Home >Opinion >Online-views >Large-cap funds should anchor investors’ long-term portfolio

I have put Rs3,000 each in HDFC Top 200, IDFC Imperial Equity Plan A, L&T Equity, ICICI Prudential Focused Bluechip Equity and Rs5,000 in IDFC Premier Equity Plan A over the last three years through systematic investment plans (SIPs). I intend to continue it for the next 20 years and accumulate Rs1 crore. Am I on the right track? I have noticed that IDFC Imperial Equity has only 3-star rating now. Shall I stop my SIP in this scheme and put the money in some other scheme as lump sum? Please note that all the above investments are direct ones.

—Bal Govind

You invest Rs17,000 a month in a diversified portfolio with a large-cap bias. More than 70% of your portfolio is flowing to large-cap-oriented funds. Even the mid-cap fund (IDFC Premier Equity) in your portfolio has about a third of its investments in large-cap stocks. You will do well to add another mid-cap fund to your portfolio especially considering the fact that you are investing for the long-term (20 years). As you indicate, IDFC Imperial Equity fund has not being doing very well over the past several years, and can be replaced in your portfolio. I would suggest a move to a good mid-cap fund such as Religare Mid-cap fund or HDFC Mid-cap Opportunities fund in its place. The other funds can remain as they are.

If you continue with this quantum of investment in such a portfolio, you should not have any trouble reaching your Rs1 crore target. Given your pace of investment, even assuming a modest 10% compounded annual growth rate for the portfolio, you are set to reach close to double your target at the end of the time frame set by you.

I have decided to go with equity mutual fund investment instead of looking at stock for long-term investment. What is the kind of allocation I should make in various mutual fund categories (percentage of the fund that I should invest in large-, small- and mid-cap, and diversified equity) from a long-term returns perspective? I can then figure out the investments into some important funds in these categories.

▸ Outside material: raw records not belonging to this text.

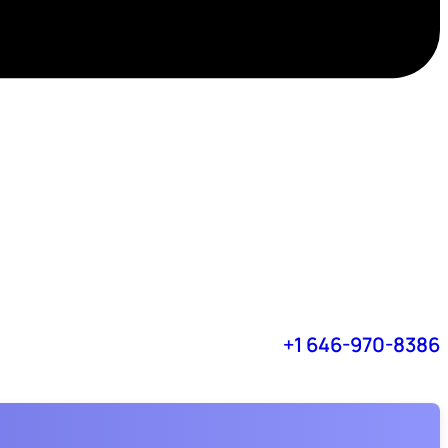
+1 646-970-8386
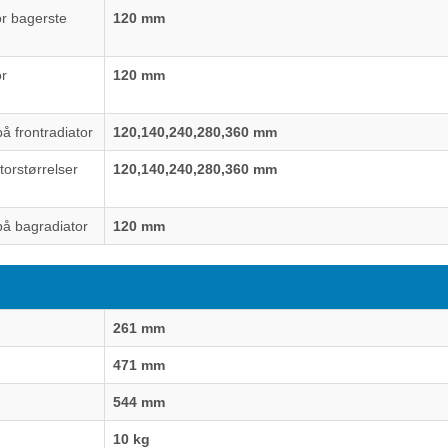
or bagerste
120 mm
or
120 mm
å frontradiator
120,140,240,280,360 mm
torstørrelser
120,140,240,280,360 mm
på bagradiator
120 mm
261 mm
471 mm
544 mm
10 kg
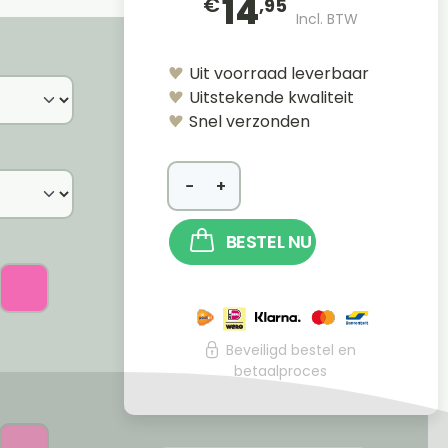
14
€
,95
Incl. BTW
Uit voorraad leverbaar
Uitstekende kwaliteit
Snel verzonden
−
+
BESTEL NU
Beveiligd bestel en
betaalproces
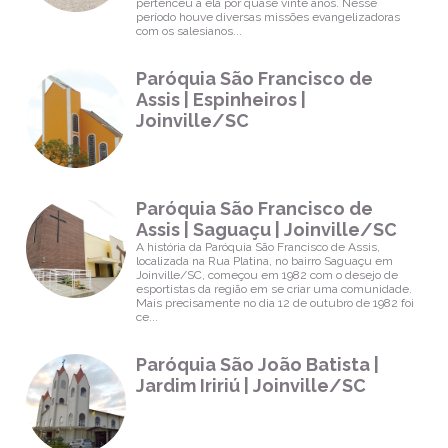
Joinville/SC
pertenceu a ela por quase vinte anos. Nesse
período houve diversas missões evangelizadoras
com os salesianos...
Horários de
Missa
Paróquia São Francisco de
Paróquia São
Assis | Espinheiros |
Sebastião |
Iririú |
Joinville/SC
Joinville/SC
Horários de
Missa
Paróquia São Francisco de
Paróquia
Assis | Saguaçu | Joinville/SC
Senhor Bom
Jesus |
A história da Paróquia São Francisco de Assis,
Aventureiro |
localizada na Rua Platina, no bairro Saguaçu em
Joinville/SC
Joinville/SC, começou em 1982 com o desejo de
esportistas da região em se criar uma comunidade.
Mais precisamente no dia 12 de outubro de 1982 foi
Horários de
ce...
Missa
Paróquia São João Batista |
Jardim Iririú | Joinville/SC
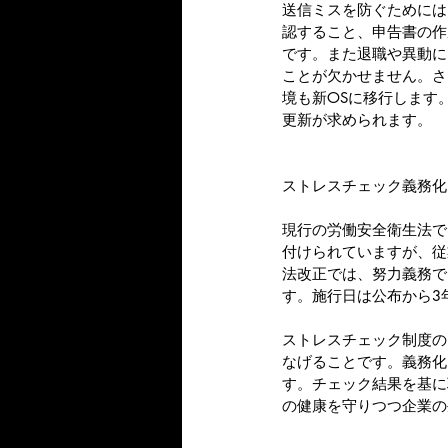
送信ミスを防ぐためには
認すること、申告書の作
です。また退職や異動に
ことが欠かせません。さら
境も新OSに移行します
更新が求められます。
ストレスチェック義務化
現行の労働安全衛生法で
付けられていますが、従
法改正では、努力義務で
す。施行日は公布から3
ストレスチェック制度の
なげることです。義務化
す。チェック結果を基に
の健康を守りつつ企業の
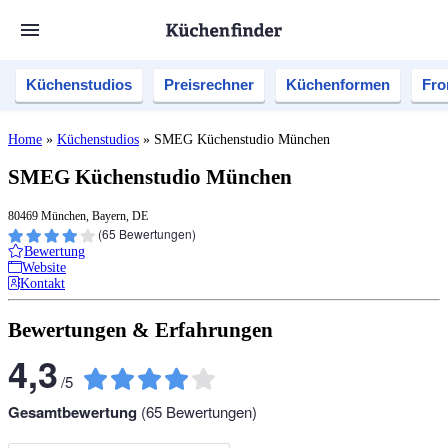
Küchenstudios
Preisrechner
Küchenformen
Fro
Home
»
Küchenstudios
»
SMEG Küchenstudio München
SMEG Küchenstudio München
80469 München, Bayern, DE
(
65
Bewertungen)
Bewertung
Website
Kontakt
Bewertungen & Erfahrungen
4,3
/
5
Gesamtbewertung
(
65
Bewertungen)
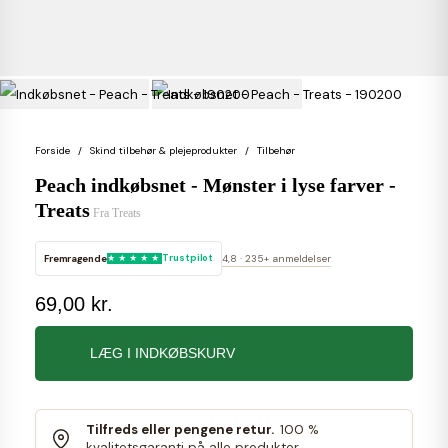
Forside
Skind tilbehør & plejeprodukter
Tilbehør
Peach indkøbsnet - Mønster i lyse farver -
Treats
Fra
Treats
Fremragende
Trustpilot
4,8 · 235+ anmeldelser
69,00 kr.
LÆG I INDKØBSKURV
Tilfreds eller pengene retur.
100 %
kvalitetsgaranti på alle produkter.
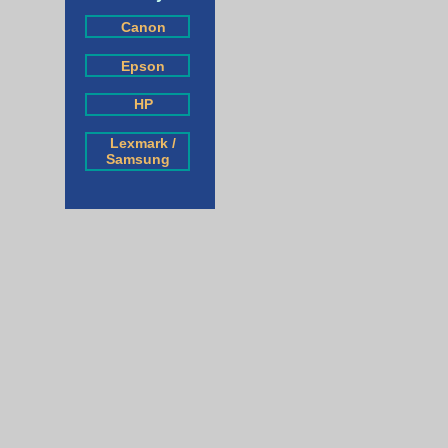
Canon
Epson
HP
Lexmark /
Samsung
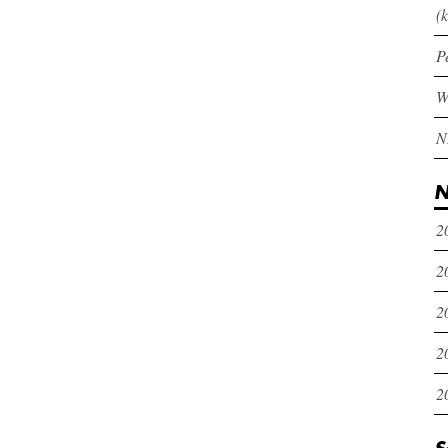
(k
P
N
2
2
2
2
2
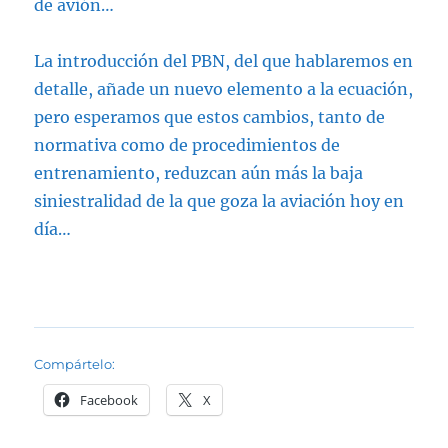
de avión…
La introducción del PBN, del que hablaremos en
detalle, añade un nuevo elemento a la ecuación,
pero esperamos que estos cambios, tanto de
normativa como de procedimientos de
entrenamiento, reduzcan aún más la baja
siniestralidad de la que goza la aviación hoy en
día…
Compártelo:
Facebook
X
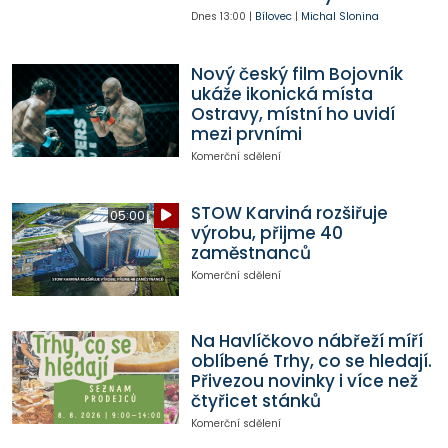
Dnes
13:00
|
Bílovec
|
Michal Slonina
Nový český film Bojovník
ukáže ikonická místa
Ostravy, místní ho uvidí
mezi prvními
Komerční sdělení
STOW Karviná rozšiřuje
05:00
výrobu, přijme 40
zaměstnanců
Komerční sdělení
Na Havlíčkovo nábřeží míří
oblíbené Trhy, co se hledají.
Přivezou novinky i více než
čtyřicet stánků
Komerční sdělení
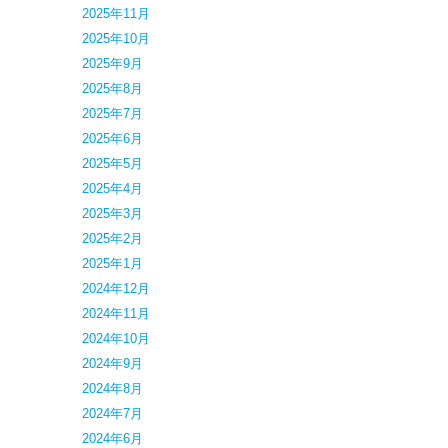
2025年11月
2025年10月
2025年9月
2025年8月
2025年7月
2025年6月
2025年5月
2025年4月
2025年3月
2025年2月
2025年1月
2024年12月
2024年11月
2024年10月
2024年9月
2024年8月
2024年7月
2024年6月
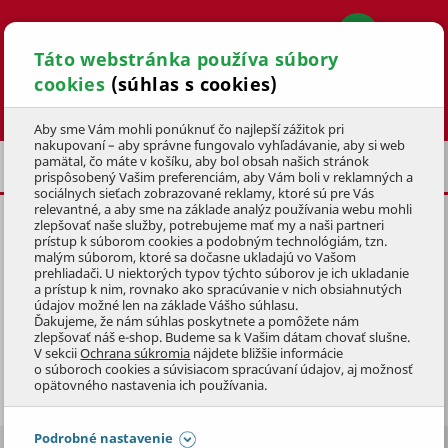
Táto webstránka používa súbory
cookies
(súhlas s cookies)
Hľadať
Aby sme Vám mohli ponúknuť čo najlepší zážitok pri
nakupovaní – aby správne fungovalo vyhľadávanie, aby si web
pamätal, čo máte v košíku, aby bol obsah našich stránok
VÍRIVKY
PRÍSLUŠENSTVO
prispôsobený Vašim preferenciám, aby Vám boli v reklamných a
sociálnych sieťach zobrazované reklamy, ktoré sú pre Vás
relevantné, a aby sme na základe analýz používania webu mohli
zlepšovať naše služby, potrebujeme mať my a naši partneri
prístup k súborom cookies a podobným technológiám, tzn.
malým súborom, ktoré sa dočasne ukladajú vo Vašom
prehliadači. U niektorých typov týchto súborov je ich ukladanie
PRÍSLUŠENSTVO K VÍRIVKÁM
a prístup k nim, rovnako ako spracúvanie v nich obsiahnutých
údajov možné len na základe Vášho súhlasu.
Ďakujeme, že nám súhlas poskytnete a pomôžete nám
Dotiahnite pohodlie a relax vo
vírivke
k dokonalosti s
zlepšovať náš e-shop. Budeme sa k Vašim dátam chovať slušne.
V sekcii
Ochrana súkromia
nájdete bližšie informácie
praktickými doplnkami k našim
akrylátovým
aj
nafukovacím
o súboroch cookies a súvisiacom spracúvaní údajov, aj možnosť
vírivkám
. Ponúkame aj kompletný sortiment na čistenie a
Zobraziť celý popis
opätovného nastavenia ich používania.
starostlivosť o vodu aj vaňu alebo samotné filtre do vírivky.
Budete sa tak stále kúpať v krištáľovo čistej vode!
Podrobné nastavenie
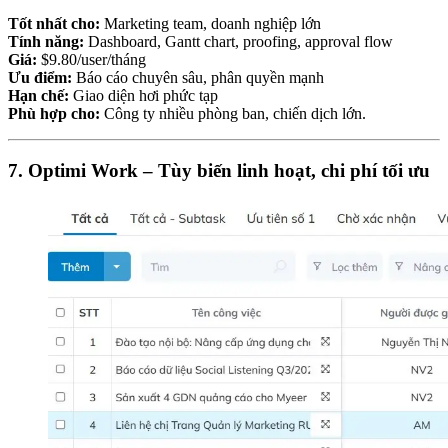
Tốt nhất cho:
Marketing team, doanh nghiệp lớn
Tính năng:
Dashboard, Gantt chart, proofing, approval flow
Giá:
$9.80/user/tháng
Ưu điểm:
Báo cáo chuyên sâu, phân quyền mạnh
Hạn chế:
Giao diện hơi phức tạp
Phù hợp cho:
Công ty nhiều phòng ban, chiến dịch lớn.
7. Optimi Work – Tùy biến linh hoạt, chi phí tối ưu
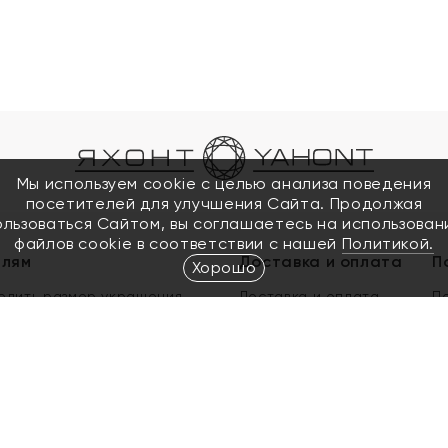
Мы используем cookie с целью анализа поведения
посетителей для улучшения Сайта. Продолжая
ользоваться Сайтом, вы соглашаетесь на использован
файлов cookie в соответствии с нашей
Политикой.
елям
Доставка и оплата
П
Хорошо
елить размер украшения
Доставка и оплата
П
п
обмен золота
ый подарочный сертификат
ользования Электронным
м сертификатом «Яхонт»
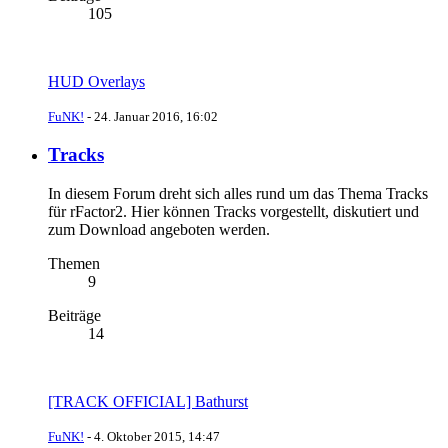
105
HUD Overlays
FuNK!
-
24. Januar 2016, 16:02
Tracks
In diesem Forum dreht sich alles rund um das Thema Tracks
für rFactor2. Hier können Tracks vorgestellt, diskutiert und
zum Download angeboten werden.
Themen
9
Beiträge
14
[TRACK OFFICIAL] Bathurst
FuNK!
-
4. Oktober 2015, 14:47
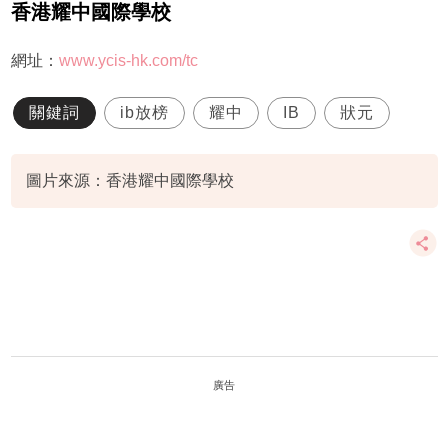
香港耀中國際學校
網址：
www.ycis-hk.com/tc
關鍵詞
ib放榜
耀中
IB
狀元
圖片來源：香港耀中國際學校
廣告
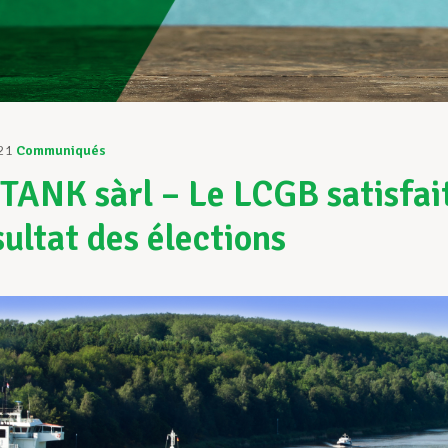
21
Communiqués
ANK sàrl – Le LCGB satisfai
sultat des élections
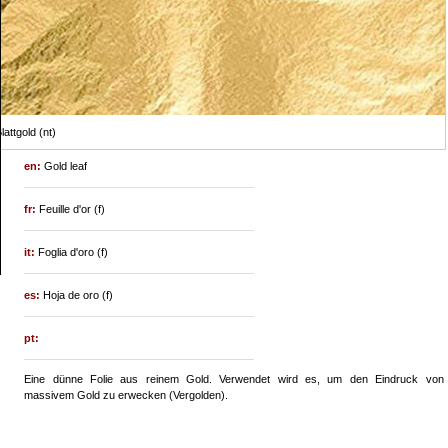
lattgold (nt)
en:
Gold leaf
fr:
Feuille d'or (f)
it:
Foglia d'oro (f)
es:
Hoja de oro (f)
pt:
Eine dünne Folie aus reinem Gold. Verwendet wird es, um den Eindruck von
massivem Gold zu erwecken (Vergolden).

Large-cap-oriented diversified funds have produced sustained good performance in the Indian mutual fund market. Hence, such funds should anchor an investor’s long-term portfolio. A 50-60% allocation to 2-3 funds from this category would be ideal. Small- and mid-cap funds which invest in growing companies, can take up not more than 30% of the portfolio. It would be good to select 2-3 funds from different fund houses in this category to diversify across stock-picking styles. If you choose to invest in international and/or thematic funds in your portfolio, please ensure that, put together, they do not exceed 10-20% of the portfolio.